Documentation:

This database includes high-speed laryngeal video recordings of the vocal folds and synchronized audio recordings. It provides useful data for studying speech production theory and related topics. For example, it can be used to study the relationship between the characteristics of vocal folds vibration and resultant voice quality. Vocal folds vibration characteristics can be extracted from high-speed laryngeal video recordings and corresponding voice characteristics can be extracted from the synchronized audio recordings.

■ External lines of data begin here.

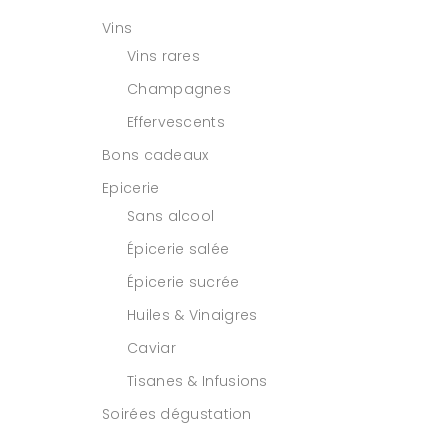
Vins
Vins rares
Champagnes
Effervescents
Bons cadeaux
Epicerie
Sans alcool
Épicerie salée
Épicerie sucrée
Huiles & Vinaigres
Caviar
Tisanes & Infusions
Soirées dégustation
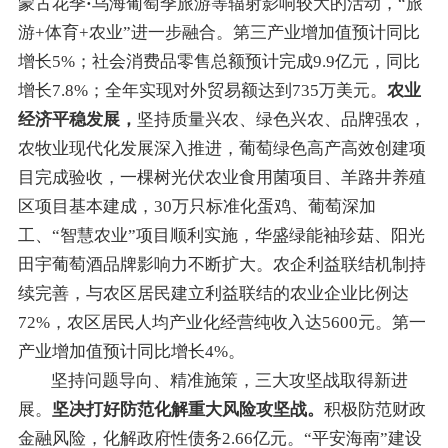
蒙古花季
·
乌海葡萄季旅游
等
辐射影响较大的
活
动
，“旅
游+体育+农业”进一步
融合。第三产业增加值预计同比
增长
5
%；社会消费品零售总额预计完成
9.9
亿元，同比
增长
7.8
%
；
全年实现对外贸易额
达到
735万
美元。
农业
经济平稳发展
，
坚持质量兴农、绿色兴农、品牌强农，
农牧业现代化发展深入推进，葡萄绿色高产高效创建项
目完成验收，
一棵树光伏农业
食用菌
项目
、羊路井养殖
区项目基本建成，30万只标准化蛋鸡、葡萄深加
工、“智慧农业”项目顺利
实施，华盛绿能袖珍菇、阳光
田宇葡萄酒品牌影响力不断扩大
。
农企利益联结机制持
续完善，
与农区居民
建立利益联结
的
农业
企业比例达
7
2
%，
农区居民
人均产业化经营纯收入
达5600
元。第一
产业增加值预计同比增长
4
%。
坚持问题导向
、
精准施策，三大攻坚战取得新进
展。
坚决
打好防范化解重大风险攻坚战。
积极防范财政
金融风险，化解政府性债务2.
66
亿元
。
“
平安海南
”
建设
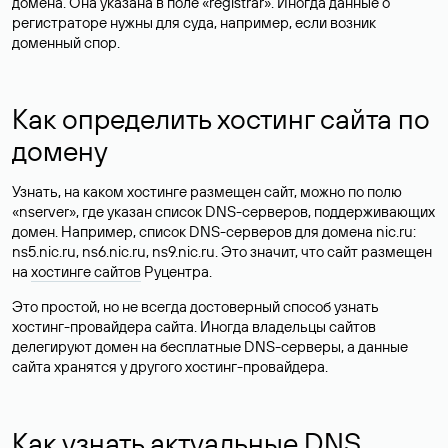
домена. Она указана в поле «registrar». Иногда данные о
регистраторе нужны для суда, например, если возник
доменный спор.
Как определить хостинг сайта по
домену
Узнать, на каком хостинге размещен сайт, можно по полю
«nserver», где указан список DNS-серверов, поддерживающих
домен. Например, список DNS-серверов для домена nic.ru:
ns5.nic.ru, ns6.nic.ru, ns9.nic.ru. Это значит, что сайт размещен
на
хостинге сайтов
Руцентра.
Это простой, но не всегда достоверный способ узнать
хостинг-провайдера сайта. Иногда владельцы сайтов
делегируют домен на бесплатные DNS-серверы, а данные
сайта хранятся у другого хостинг-провайдера.
Как узнать актуальные DNS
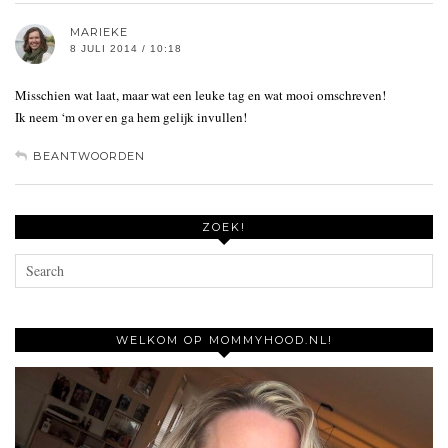
MARIEKE
8 JULI 2014 / 10:18
Misschien wat laat, maar wat een leuke tag en wat mooi omschreven!
Ik neem ‘m over en ga hem gelijk invullen!
BEANTWOORDEN
ZOEK!
WELKOM OP MOMMYHOOD.NL!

A set of synchronous audio recordings and high-speed videoendoscopic images of the vocal folds were collected. The database included recordings from 9 subjects. None of the subjects had a history of voice disorder. There was no requirement on native language when we recruited subjects. Therefore subjects' native languages include English, Chinese Mandarin, Taiwanese Mandarin, Cantonese, German, etc. Speakers were asked to sustain the vowel /i/ for approximately 10 s while holding voice quality, fundamental frequency (F0), and loudness as steady as possible. Across tokens, speakers varied their F0 (low, normal, and high) and voice quality (pressed, normal, and breathy) quasi-orthogonally, resulting in nine steady-state recordings from each speaker. In addition to these steady-state recordings, each speaker may also have glide phonations such as loudness glide, voice quality glide, and F0 glide. The vowel /i/ was selected to optimize the view of the vocal folds. The voice recorded is only /i/, so no audio annotation is necessary.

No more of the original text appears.